PROBLEM REQUIREMENTS: Set down a faithful copy of every record, and skip the pictures in it.

Saved data entries
•••••
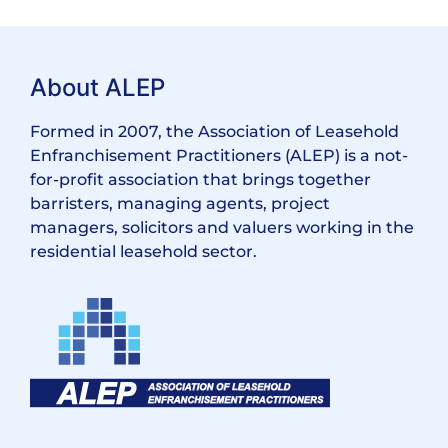
About ALEP
Formed in 2007, the Association of Leasehold
Enfranchisement Practitioners (ALEP) is a not-
for-profit association that brings together
barristers, managing agents, project
managers, solicitors and valuers working in the
residential leasehold sector.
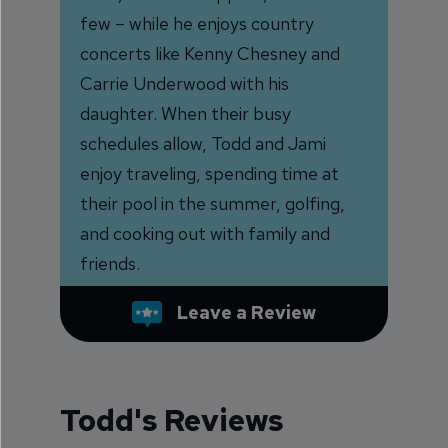
few – while he enjoys country
concerts like Kenny Chesney and
Carrie Underwood with his
daughter. When their busy
schedules allow, Todd and Jami
enjoy traveling, spending time at
their pool in the summer, golfing,
and cooking out with family and
friends.
Leave a Review
Todd's Reviews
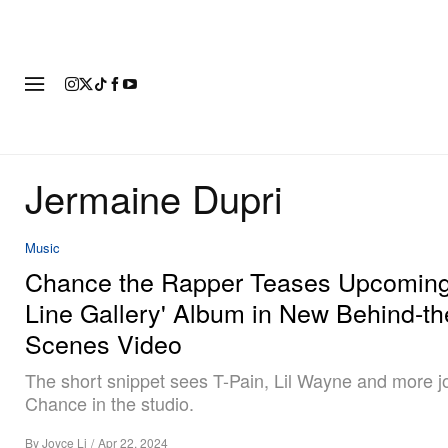
FASHION
FOOTWEAR
ART
Jermaine Dupri
Music
Chance the Rapper Teases Upcoming 
Line Gallery' Album in New Behind-th
Scenes Video
The short snippet sees T-Pain, Lil Wayne and more j
Chance in the studio.
By
Joyce Li
/
Apr 22, 2024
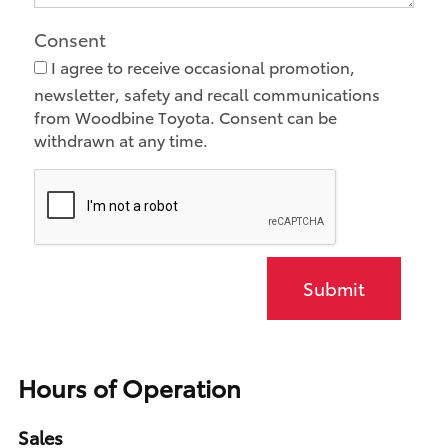
Consent
I agree to receive occasional promotion,
newsletter, safety and recall communications
from Woodbine Toyota. Consent can be
withdrawn at any time.
Submit
Hours of Operation
Sales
•••••
SOLUTION FOR THIS PROBLEM:
About ALEP
Formed in 2007, the Association of Leasehold
Enfranchisement Practitioners (ALEP) is a not-
for-profit association that brings together
barristers, managing agents, project
managers, solicitors and valuers working in the
residential leasehold sector.
few – while he enjoys country
concerts like Kenny Chesney and
Carrie Underwood with his
daughter. When their busy
schedules allow, Todd and Jami
enjoy traveling, spending time at
their pool in the summer, golfing,
and cooking out with family and
friends.
Leave a Review
Todd's Reviews
FASHION
FOOTWEAR
ART
Jermaine Dupri
Music
Chance the Rapper Teases Upcoming 
Line Gallery' Album in New Behind-th
Scenes Video
The short snippet sees T-Pain, Lil Wayne and more j
Chance in the studio.
By
Joyce Li
/
Apr 22, 2024
Consent
I agree to receive occasional promotion,
newsletter, safety and recall communications
from Woodbine Toyota. Consent can be
withdrawn at any time.
Submit
Hours of Operation
Sales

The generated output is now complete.